Research Question: How might we design for relational use in health data sharing between Thai adult children and their parents managing chronic conditions?
Grounded in data humanism philosophy that values human stories and lived experiences behind numbers, the study explored data intimacy—the closeness that develops when people share personal data with trust and intention so that loved ones can understand and care for each other. Using participatory design and contextmapping methods, four Thai parent-child pairs (n=8) engaged across two research cycles. Families tracked personal health data, participated in paired co-creation sessions, and designed adaptive sharing approaches for different health situations.
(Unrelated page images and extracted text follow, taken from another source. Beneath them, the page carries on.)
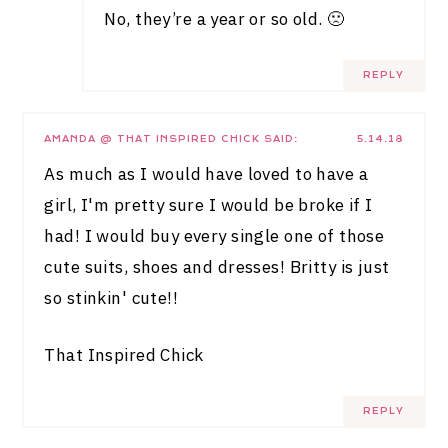
No, they’re a year or so old. 🙁
REPLY
AMANDA @ THAT INSPIRED CHICK
SAID:
5.14.18
As much as I would have loved to have a
girl, I'm pretty sure I would be broke if I
had! I would buy every single one of those
cute suits, shoes and dresses! Britty is just
so stinkin' cute!!
That Inspired Chick
REPLY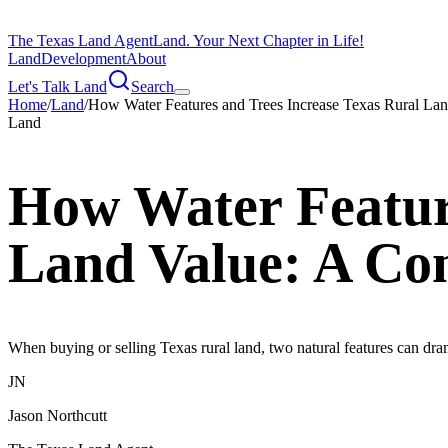
The Texas Land Agent
Land. Your Next Chapter in Life!
Land
Development
About
Let's Talk Land
Search
Home
/
Land
/
How Water Features and Trees Increase Texas Rural La
Land
How Water Feature
Land Value: A Co
When buying or selling Texas rural land, two natural features can dra
JN
Jason Northcutt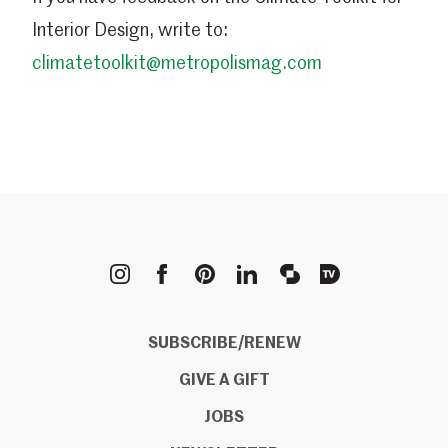
Interior Design, write to:
climatetoolkit@metropolismag.com
METROPOLIS
SUBSCRIBE/RENEW
GIVE A GIFT
JOBS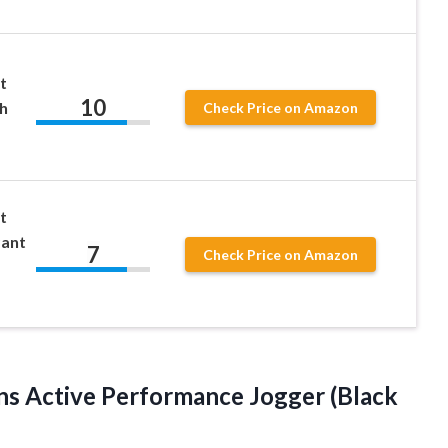
t
10
h
Check Price on Amazon
t
Pant
7
Check Price on Amazon
s Active Performance Jogger (Black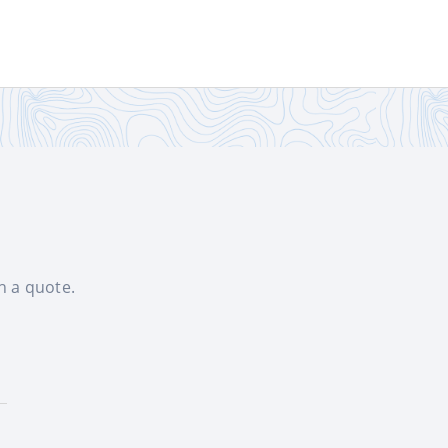
th a quote.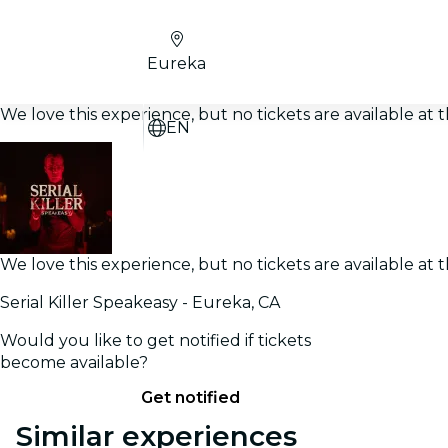
Eureka
We love this experience, but no tickets are available a
EN
We love this experience, but no tickets are available a
Serial Killer Speakeasy - Eureka, CA
Would you like to get notified if tickets
become available?
Get notified
Similar experiences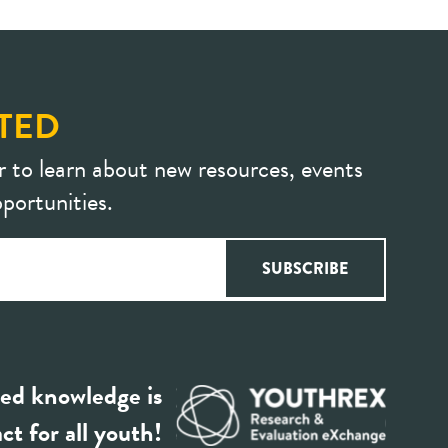
TED
r to learn about new resources, events
portunities.
ed knowledge is
ct for all youth!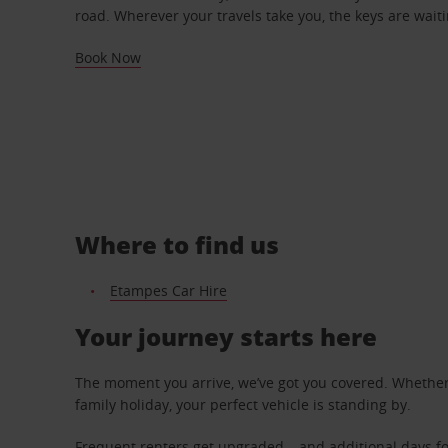
road. Wherever your travels take you, the keys are waiti
Book Now
Where to find us
Etampes Car Hire
Your journey starts here
The moment you arrive, we’ve got you covered. Whether y
family holiday, your perfect vehicle is standing by.
Frequent renters get upgraded – and additional days fo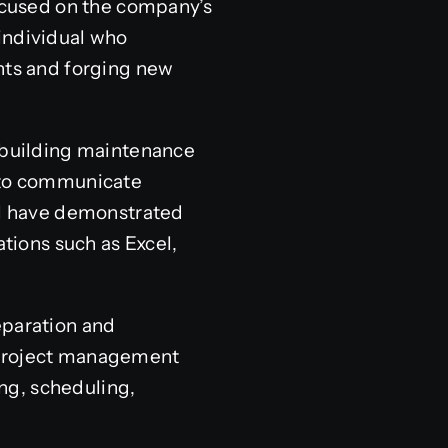
focused on the company’s
individual who
ents and forging new
e building maintenance
e to communicate
ill have demonstrated
ations such as Excel,
eparation and
f project management
ing, scheduling,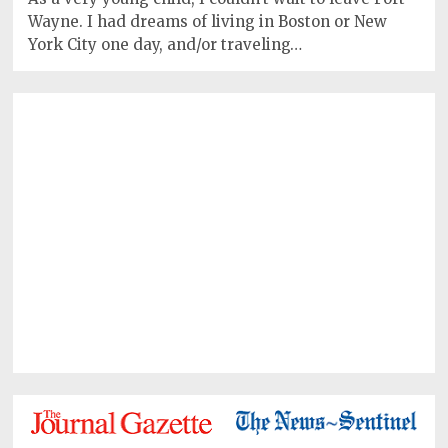
Wayne. I had dreams of living in Boston or New
York City one day, and/or traveling…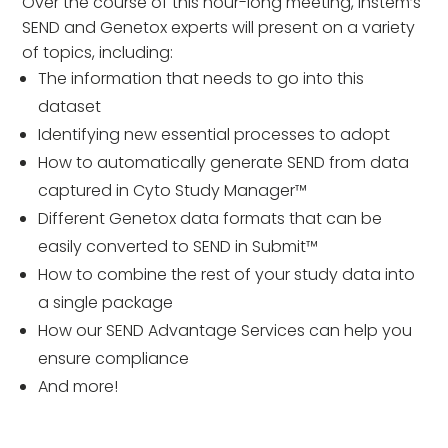
Over the course of this hour-long meeting, Instem’s
SEND and Genetox experts will present on a variety
of topics, including:
The information that needs to go into this
dataset
Identifying new essential processes to adopt
How to automatically generate SEND from data
captured in Cyto Study Manager™
Different Genetox data formats that can be
easily converted to SEND in Submit™
How to combine the rest of your study data into
a single package
How our SEND Advantage Services can help you
ensure compliance
And more!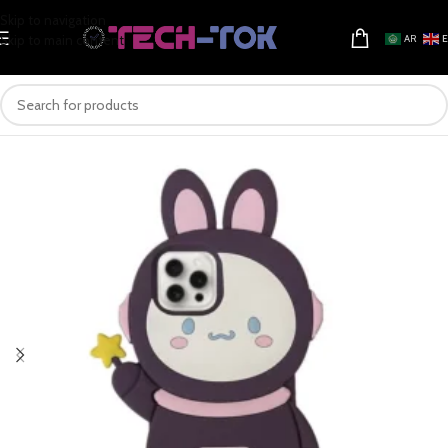
Skip to navigation
Skip to main content
AR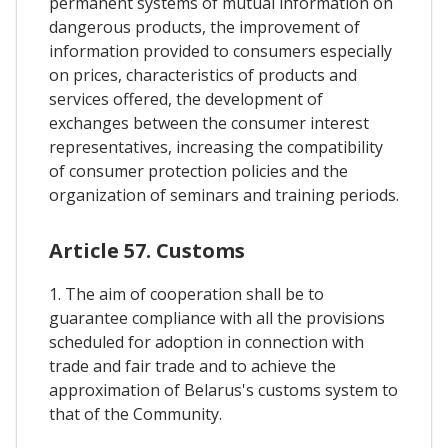
permanent systems of mutual information on
dangerous products, the improvement of
information provided to consumers especially
on prices, characteristics of products and
services offered, the development of
exchanges between the consumer interest
representatives, increasing the compatibility
of consumer protection policies and the
organization of seminars and training periods.
Article 57. Customs
1. The aim of cooperation shall be to
guarantee compliance with all the provisions
scheduled for adoption in connection with
trade and fair trade and to achieve the
approximation of Belarus's customs system to
that of the Community.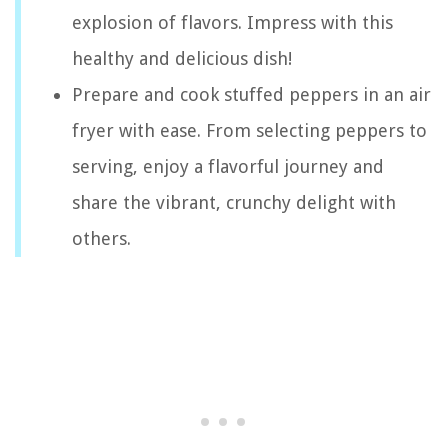
explosion of flavors. Impress with this
healthy and delicious dish!
Prepare and cook stuffed peppers in an air
fryer with ease. From selecting peppers to
serving, enjoy a flavorful journey and
share the vibrant, crunchy delight with
others.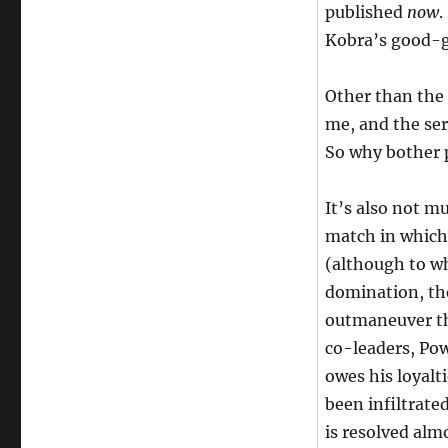
published
now
.
Kobra’s good-g
Other than the 
me, and the ser
So why bother p
It’s also not m
match in which 
(although to wh
domination, they
outmaneuver th
co-leaders, Pow
owes his loyalt
been infiltrate
is resolved alm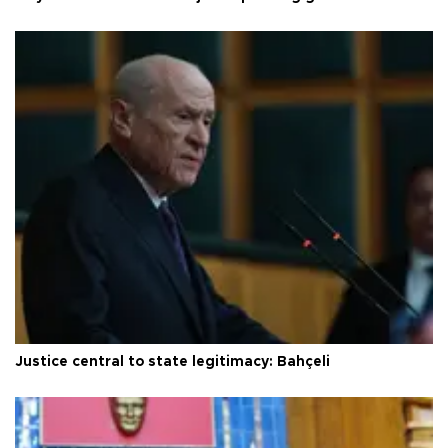
Justice central to state legitimacy: Bahçeli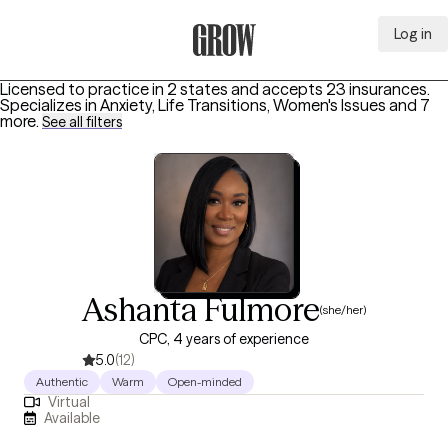
Log in
Grow Therapy Home
Licensed to practice in 2 states and accepts 23 insurances.
Specializes in
Anxiety, Life Transitions, Women's Issues
and 7
more
.
See all filters
Ashanta Fulmore
(she/her)
CPC, 4 years of experience
5.0
(12)
Authentic
Warm
Open-minded
Virtual
Available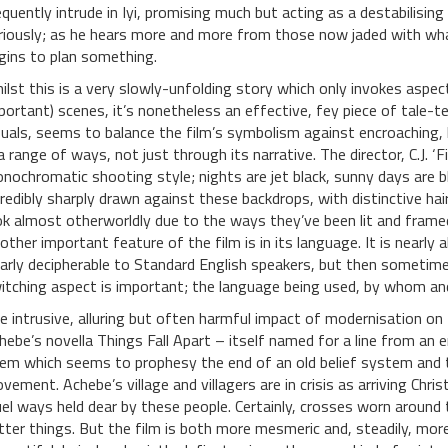
equently intrude in Iyi, promising much but acting as a destabilising 
riously; as he hears more and more from those now jaded with wha
gins to plan something.
ilst this is a very slowly-unfolding story which only invokes aspect
portant) scenes, it’s nonetheless an effective, fey piece of tale-te
suals, seems to balance the film’s symbolism against encroaching, 
 a range of ways, not just through its narrative. The director, C.J. ‘
nochromatic shooting style; nights are jet black, sunny days are b
credibly sharply drawn against these backdrops, with distinctive hai
ok almost otherworldly due to the ways they’ve been lit and framed; 
other important feature of the film is in its language. It is nearly 
early decipherable to Standard English speakers, but then sometimes
itching aspect is important; the language being used, by whom a
e intrusive, alluring but often harmful impact of modernisation on 
hebe’s novella Things Fall Apart – itself named for a line from a
em which seems to prophesy the end of an old belief system and t
vement. Achebe’s village and villagers are in crisis as arriving Chris
uel ways held dear by these people. Certainly, crosses worn around 
tter things. But the film is both more mesmeric and, steadily, mo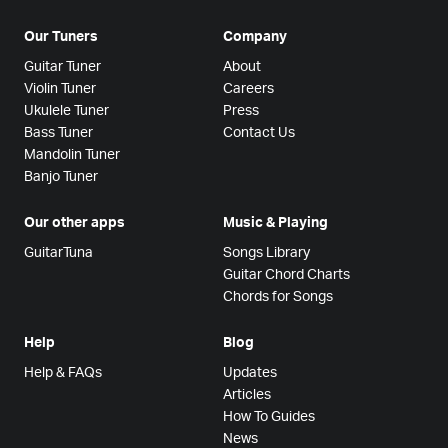
Our Tuners
Company
Guitar Tuner
About
Violin Tuner
Careers
Ukulele Tuner
Press
Bass Tuner
Contact Us
Mandolin Tuner
Banjo Tuner
Our other apps
Music & Playing
GuitarTuna
Songs Library
Guitar Chord Charts
Chords for Songs
Help
Blog
Help & FAQs
Updates
Articles
How To Guides
News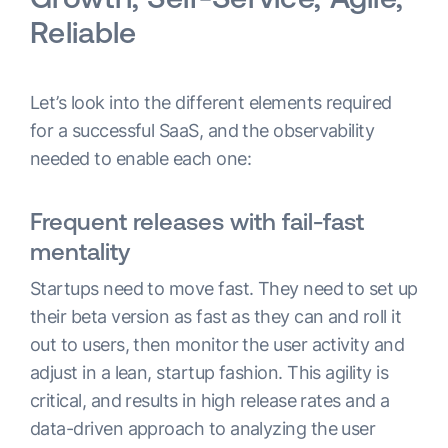
Reliable
Let’s look into the different elements required
for a successful SaaS, and the observability
needed to enable each one:
Frequent releases with fail-fast
mentality
Startups need to move fast. They need to set up
their beta version as fast as they can and roll it
out to users, then monitor the user activity and
adjust in a lean, startup fashion. This agility is
critical, and results in high release rates and a
data-driven approach to analyzing the user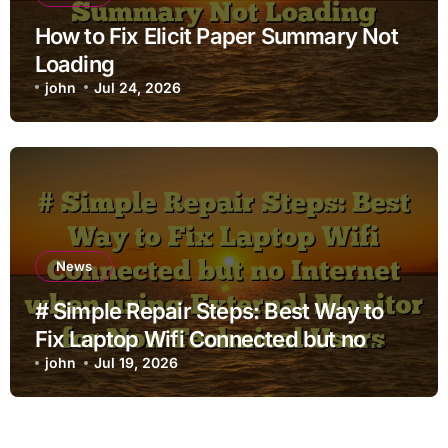
How to Fix Elicit Paper Summary Not
Loading
john
Jul 24, 2026
News
# Simple Repair Steps: Best Way to
Fix Laptop Wifi Connected but no
Internet when using External Monitor
john
Jul 19, 2026
for Non Technical Users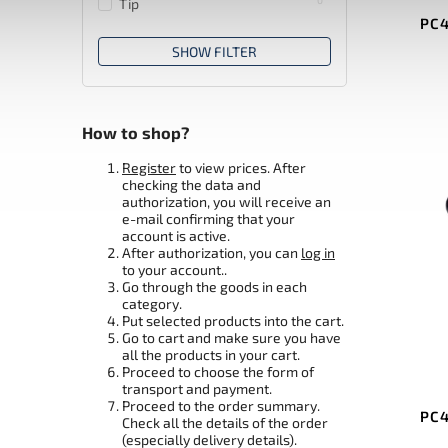
Tip
PC4
SHOW FILTER
How to shop?
Register
to view prices. After
checking the data and
authorization, you will receive an
e-mail confirming that your
account is active.
After authorization, you can
log in
to your account..
Go through the goods in each
category.
Put selected products into the cart.
Go to cart and make sure you have
all the products in your cart.
Proceed to choose the form of
transport and payment.
Proceed to the order summary.
PC4
Check all the details of the order
(especially delivery details).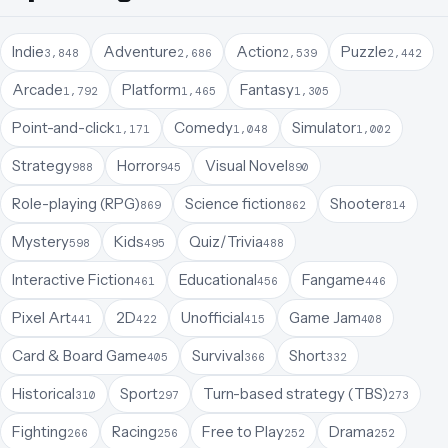
Indie
Adventure
Action
Puzzle
3,848
2,686
2,539
2,442
Arcade
Platform
Fantasy
1,792
1,465
1,305
Point-and-click
Comedy
Simulator
1,171
1,048
1,002
Strategy
Horror
Visual Novel
988
945
890
Role-playing (RPG)
Science fiction
Shooter
869
862
814
Mystery
Kids
Quiz/Trivia
598
495
488
Interactive Fiction
Educational
Fangame
461
456
446
Pixel Art
2D
Unofficial
Game Jam
441
422
415
408
Card & Board Game
Survival
Short
405
366
332
Historical
Sport
Turn-based strategy (TBS)
310
297
273
Fighting
Racing
Free to Play
Drama
266
256
252
252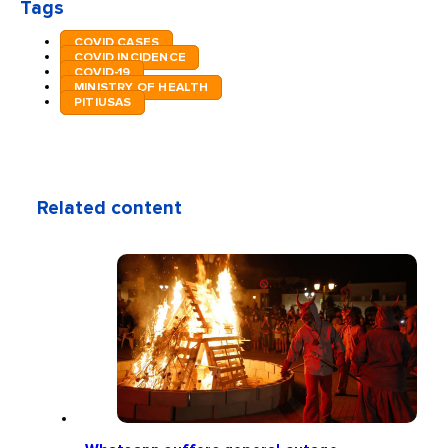
Tags
COVID CASES
COVID INCIDENCE
COVID-19
MINISTRY OF HEALTH
PITIUSAS
Related content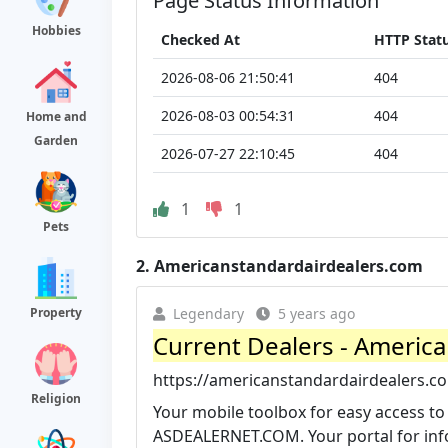
Page Status Information
Hobbies
Checked At
HTTP Stat
2026-08-06 21:50:41
404
2026-08-03 00:54:31
404
Home and
Garden
2026-07-27 22:10:45
404
1
1
Pets
2.
Americanstandardairdealers.com
Property
Legendary
5 years ago
Current Dealers - America
https://americanstandardairdealers.c
Religion
Your mobile toolbox for easy access to
ASDEALERNET.COM. Your portal for info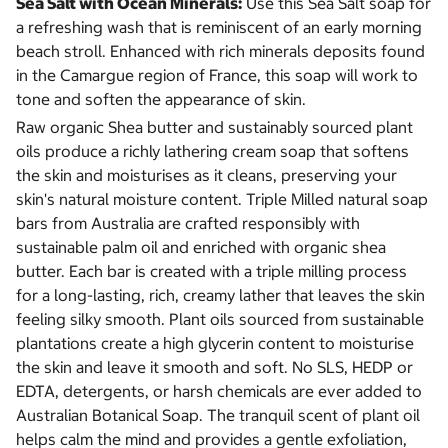
Sea Salt with Ocean Minerals:
Use this Sea Salt soap for
a refreshing wash that is reminiscent of an early morning
beach stroll. Enhanced with rich minerals deposits found
in the Camargue region of France, this soap will work to
tone and soften the appearance of skin.
Raw organic Shea butter and sustainably sourced plant
oils produce a richly lathering cream soap that softens
the skin and moisturises as it cleans, preserving your
skin's natural moisture content. Triple Milled natural soap
bars from Australia are crafted responsibly with
sustainable palm oil and enriched with organic shea
butter. Each bar is created with a triple milling process
for a long-lasting, rich, creamy lather that leaves the skin
feeling silky smooth. Plant oils sourced from sustainable
plantations create a high glycerin content to moisturise
the skin and leave it smooth and soft. No SLS, HEDP or
EDTA, detergents, or harsh chemicals are ever added to
Australian Botanical Soap. The tranquil scent of plant oil
helps calm the mind and provides a gentle exfoliation,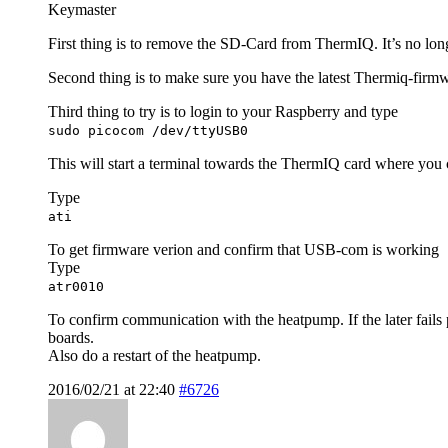
Keymaster
First thing is to remove the SD-Card from ThermIQ. It’s no lon
Second thing is to make sure you have the latest Thermiq-firm
Third thing to try is to login to your Raspberry and type
sudo picocom /dev/ttyUSB0
This will start a terminal towards the ThermIQ card where you c
Type
ati
To get firmware verion and confirm that USB-com is working
Type
atr0010
To confirm communication with the heatpump. If the later fails
boards.
Also do a restart of the heatpump.
2016/02/21 at 22:40
#6726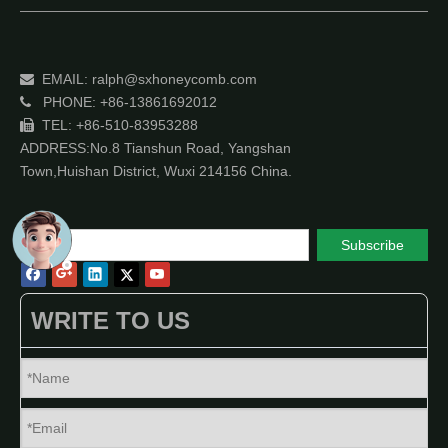
EMAIL:
ralph@sxhoneycomb.com

PHONE: +86-13861692012

TEL: +86-510-83953288

ADDRESS:No.8 Tianshun Road, Yangshan
Town,Huishan District, Wuxi 214156 China.
Subscribe
WRITE TO US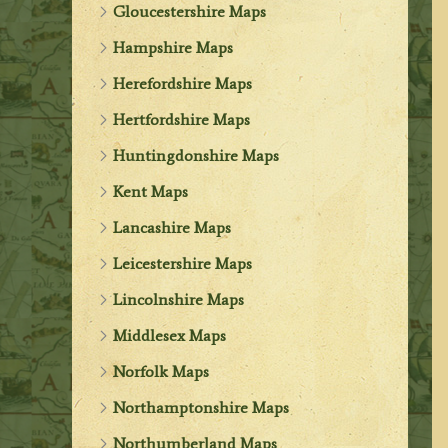
Gloucestershire Maps
Hampshire Maps
Herefordshire Maps
Hertfordshire Maps
Huntingdonshire Maps
Kent Maps
Lancashire Maps
Leicestershire Maps
Lincolnshire Maps
Middlesex Maps
Norfolk Maps
Northamptonshire Maps
Northumberland Maps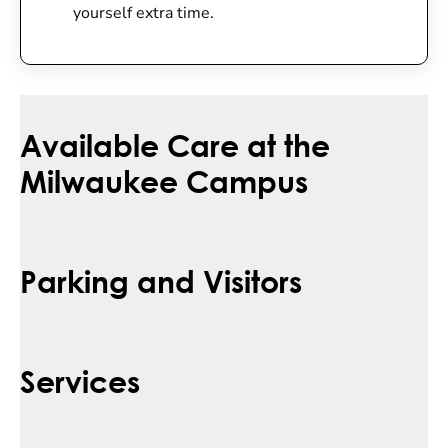
yourself extra time.
Available Care at the
Milwaukee Campus
Parking and Visitors
Services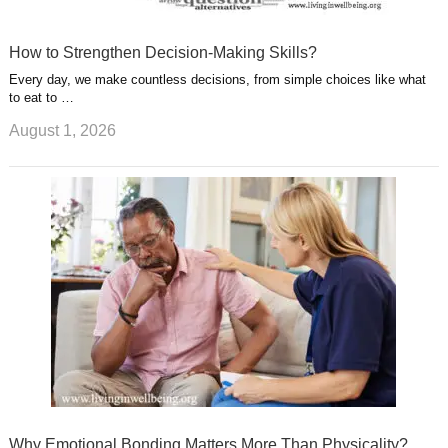
How to Strengthen Decision-Making Skills?
Every day, we make countless decisions, from simple choices like what
to eat to …
August 1, 2026
Why Emotional Bonding Matters More Than Physicality?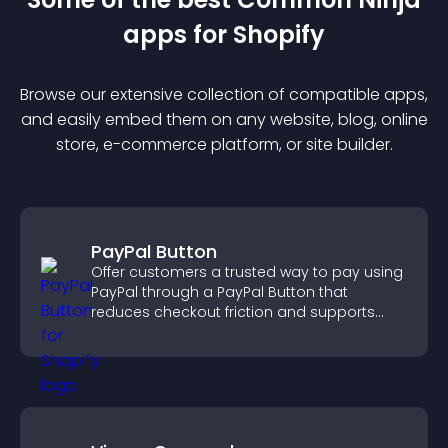
app
s for
Shopify
Browse our extensive collection of compatible
app
s,
and easily embed them on any website, blog, online
store, e-commerce platform, or site builder.
PayPal Button
Offer customers a trusted way to pay using
PayPal through a PayPal Button that
reduces checkout friction and supports
higher sales.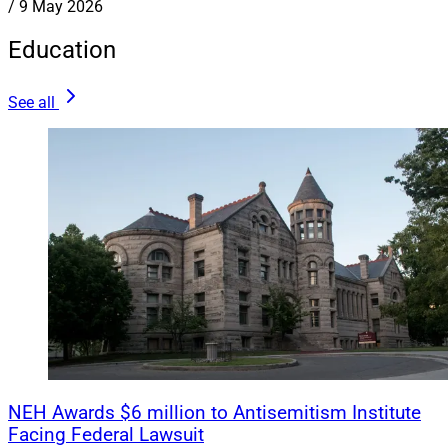
/
9 May 2026
Education
See all
NEH Awards $6 million to Antisemitism Institute
Facing Federal Lawsuit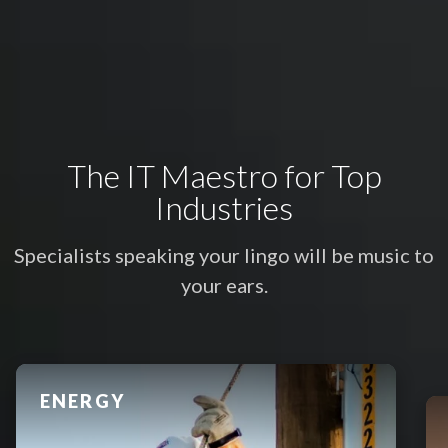
The IT Maestro for Top
Industries
Specialists speaking your lingo will be music to
your ears.
FINANCIAL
Key Findings: Three interconnected perspectives challenge individual-focused health informatics: First, families exhibit four distinct sharing patterns that adapt over time rather than remaining fixed. Second, health data sharing needs shift across four non-linear phases from stable periods to health crises. Third, families use data as collaborative memory-making tools, combining medical numbers with personal stories.
Contributions: These insights reveal how families naturally practice collaborative sensemaking around health data. The research develops eleven design principles organized around three pillars—designing with relationships, adapting to changing health situations, and honoring lived experiences behind data—with potential for translation into practical tools for health technology design and family conversation facilitation across cultural contexts.
While grounded in Thai parent-child dynamics, validation with design students with diverse backgrounds (n=5) suggests these insights could extend to other close relationships managing health prevention or chronic illness across cultural contexts. The Wave of Care (https://wave-of-care.webflow.io/) website communicates findings through storytelling for design practitioners. Future applications may include family conversation facilitation tools, emotionally safer health sharing approaches, and prevention-focused design that supports gradual health communication and connection before crisis points force difficult conversations.